Update: 32-year old bike rider killed in collision with Amtrak Surfliner in Oxnard; 6th SoCal bicycling death in less than 2 weeks

Another day, another ghost bike.

But at least this time there wasn’t a motorist involved.

Ventura talk radio station KVTA reports a man was killed when he was run down from behind by an Amtrak train while riding on the tracks in Oxnard Tuesday morning.

The victim, publicly identified only as a 32-year old Oxnard man, was reportedly riding north on the railroad tracks roughly 100 yards from the Oxnard Transportation Center when he was struck by a northbound train just after 11 am.

The Ventura County Star places the collision at 11:09 am, on the tracks at Fourth and Meta streets.

He was pronounced dead at the scene.

According to Oxnard Police Commander Luis McArthur, the engineer of Pacific Surfliner Train 763 sounded his horn several times and tried to stop, but couldn’t bring the train to a halt in time, despite witness statements that it was traveling at just 20-30 mph before the crash.

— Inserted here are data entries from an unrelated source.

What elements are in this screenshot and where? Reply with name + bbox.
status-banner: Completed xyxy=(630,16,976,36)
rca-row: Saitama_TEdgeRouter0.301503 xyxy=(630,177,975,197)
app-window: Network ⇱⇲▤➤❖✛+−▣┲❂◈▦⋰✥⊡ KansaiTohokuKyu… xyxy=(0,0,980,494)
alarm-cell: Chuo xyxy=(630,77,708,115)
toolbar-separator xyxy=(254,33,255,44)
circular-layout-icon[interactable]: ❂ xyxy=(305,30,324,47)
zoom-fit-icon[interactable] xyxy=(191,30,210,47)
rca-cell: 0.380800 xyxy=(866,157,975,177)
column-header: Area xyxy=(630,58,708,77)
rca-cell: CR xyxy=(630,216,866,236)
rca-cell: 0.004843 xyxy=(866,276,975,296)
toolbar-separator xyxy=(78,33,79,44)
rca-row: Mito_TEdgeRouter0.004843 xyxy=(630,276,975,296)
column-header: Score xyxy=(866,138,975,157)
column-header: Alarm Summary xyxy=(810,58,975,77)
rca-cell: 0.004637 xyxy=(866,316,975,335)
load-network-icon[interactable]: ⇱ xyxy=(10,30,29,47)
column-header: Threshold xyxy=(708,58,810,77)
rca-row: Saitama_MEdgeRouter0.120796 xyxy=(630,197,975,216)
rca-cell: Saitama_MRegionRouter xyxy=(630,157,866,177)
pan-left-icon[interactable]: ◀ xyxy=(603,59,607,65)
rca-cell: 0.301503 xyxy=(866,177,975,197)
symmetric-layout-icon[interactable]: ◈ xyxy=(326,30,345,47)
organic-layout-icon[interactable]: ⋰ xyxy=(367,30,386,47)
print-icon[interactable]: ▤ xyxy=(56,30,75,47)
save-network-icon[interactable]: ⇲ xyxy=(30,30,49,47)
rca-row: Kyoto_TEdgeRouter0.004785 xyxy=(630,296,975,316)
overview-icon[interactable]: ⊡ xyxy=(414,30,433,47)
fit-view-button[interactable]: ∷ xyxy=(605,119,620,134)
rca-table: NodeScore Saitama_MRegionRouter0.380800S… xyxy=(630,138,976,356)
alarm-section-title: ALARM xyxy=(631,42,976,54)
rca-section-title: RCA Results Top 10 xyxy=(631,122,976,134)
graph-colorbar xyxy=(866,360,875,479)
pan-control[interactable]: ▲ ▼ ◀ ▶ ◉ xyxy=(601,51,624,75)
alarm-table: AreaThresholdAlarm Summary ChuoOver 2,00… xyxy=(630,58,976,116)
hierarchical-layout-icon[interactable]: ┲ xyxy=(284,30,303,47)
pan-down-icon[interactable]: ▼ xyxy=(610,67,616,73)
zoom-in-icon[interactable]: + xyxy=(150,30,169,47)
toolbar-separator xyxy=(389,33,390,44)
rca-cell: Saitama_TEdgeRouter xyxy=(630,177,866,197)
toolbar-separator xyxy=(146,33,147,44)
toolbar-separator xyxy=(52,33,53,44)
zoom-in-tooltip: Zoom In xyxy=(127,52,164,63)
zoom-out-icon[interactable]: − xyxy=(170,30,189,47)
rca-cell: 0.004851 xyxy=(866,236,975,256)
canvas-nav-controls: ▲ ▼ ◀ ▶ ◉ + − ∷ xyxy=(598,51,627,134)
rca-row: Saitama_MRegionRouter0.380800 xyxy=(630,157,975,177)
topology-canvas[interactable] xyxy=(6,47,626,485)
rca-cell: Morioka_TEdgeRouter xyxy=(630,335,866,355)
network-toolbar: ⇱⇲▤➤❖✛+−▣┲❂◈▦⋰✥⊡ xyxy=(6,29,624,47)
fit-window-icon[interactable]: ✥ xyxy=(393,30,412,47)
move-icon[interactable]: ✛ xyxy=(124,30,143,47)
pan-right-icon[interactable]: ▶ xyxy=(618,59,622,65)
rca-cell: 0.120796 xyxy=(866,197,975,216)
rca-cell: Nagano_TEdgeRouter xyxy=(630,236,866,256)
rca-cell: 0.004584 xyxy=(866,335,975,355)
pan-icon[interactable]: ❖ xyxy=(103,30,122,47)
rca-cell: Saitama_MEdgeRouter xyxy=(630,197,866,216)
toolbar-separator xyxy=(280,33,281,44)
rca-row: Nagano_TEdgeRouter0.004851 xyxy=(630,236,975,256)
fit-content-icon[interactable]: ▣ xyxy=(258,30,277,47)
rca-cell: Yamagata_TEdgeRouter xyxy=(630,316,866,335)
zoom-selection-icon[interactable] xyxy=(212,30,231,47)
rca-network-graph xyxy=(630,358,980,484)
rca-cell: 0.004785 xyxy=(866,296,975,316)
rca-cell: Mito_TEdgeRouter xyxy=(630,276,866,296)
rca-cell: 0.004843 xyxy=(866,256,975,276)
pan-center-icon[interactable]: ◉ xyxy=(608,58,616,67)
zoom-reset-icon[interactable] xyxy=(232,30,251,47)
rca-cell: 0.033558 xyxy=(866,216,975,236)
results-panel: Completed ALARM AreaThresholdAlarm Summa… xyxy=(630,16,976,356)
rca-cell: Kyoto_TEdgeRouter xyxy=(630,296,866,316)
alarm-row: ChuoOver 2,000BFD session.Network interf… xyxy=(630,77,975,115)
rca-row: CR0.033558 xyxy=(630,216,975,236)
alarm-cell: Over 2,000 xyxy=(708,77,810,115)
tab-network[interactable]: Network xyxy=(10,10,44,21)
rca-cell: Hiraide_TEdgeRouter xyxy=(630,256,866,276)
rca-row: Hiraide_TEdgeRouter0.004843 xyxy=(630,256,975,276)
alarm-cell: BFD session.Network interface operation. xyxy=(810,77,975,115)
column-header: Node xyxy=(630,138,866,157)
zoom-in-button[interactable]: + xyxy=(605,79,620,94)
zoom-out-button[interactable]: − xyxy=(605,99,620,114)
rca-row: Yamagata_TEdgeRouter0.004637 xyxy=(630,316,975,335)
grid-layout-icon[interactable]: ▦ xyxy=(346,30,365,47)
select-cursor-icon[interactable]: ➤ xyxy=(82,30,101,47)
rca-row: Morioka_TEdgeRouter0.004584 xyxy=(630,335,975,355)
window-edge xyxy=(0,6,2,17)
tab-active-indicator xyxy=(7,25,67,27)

The victim made no effort to get out of the way as he rode with a hoody pulled over his head; however, there’s no evidence that he was wearing headphones or earbuds.

Which raises the question of why he wasn’t aware of the massive train bearing down on him. Let alone what he was doing on the tracks in the first place.

This is at least the 33rd bicycling fatality in Southern California this year, and the fifth that I’m aware of in Ventura County, which exceeds the total for all of last year.

It’s also the sixth Southern California bike death that’s come to our attention in less than two weeks.

Update: The victim has been identified as 31-year old Oxnard resident Esau C. Castaneda.

Investigators have ruled out suicide as a cause of death, but still have no explanation why he didn’t hear the train approaching.

My deepest sympathy and prayers for Esau C. Castaneda and his loved ones.